Component	h5ad location	Preserved by scConvert
Expression matrix	X / raw/X	Yes
Spot coordinates	obsm/spatial	Yes
Tissue image	uns/spatial/*/images	Yes
Scale factors	uns/spatial/*/scalefactors	Yes
Cell metadata	obs	Yes
Cluster labels	obs/seurat_clusters	Yes
PCA embedding	obsm/X_pca	Yes
UMAP embedding	obsm/X_umap	Yes

Scale factors are written as HDF5 scalars (shape=()), matching the convention expected by squidpy and scanpy for spot-size calculations.

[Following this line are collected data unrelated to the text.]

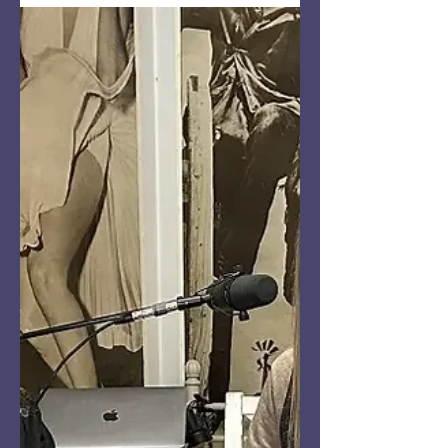
Gildan Kahvihetki –
Vieraana Sara Emilia
Gildan luona kaffeilla on tänään
upeaääninen laulaja-lauluntekijä ja
pianisti Sara Emilia, joka on julkaissut
uuden kappaleensa Just a Little
Longer.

Other spatial technologies

scConvert handles a range of spatial platforms beyond Visium:

MERFISH / CosMx / Xenium: sub-cellular resolution platforms with polygon or transcript-level coordinates stored as obs columns
Slide-seq v2: bead-based spatial transcriptomics
Stereo-seq GEF: BGI Genomics DNB-based spatial format, read via readGEF() and converted to h5ad
SpatialData Zarr: the scverse cloud-native spatial container; see Convert SpatialData for a dedicated walkthrough

All platforms share the same read/write API: readH5AD(), writeH5AD(), and the scConvert() dispatcher.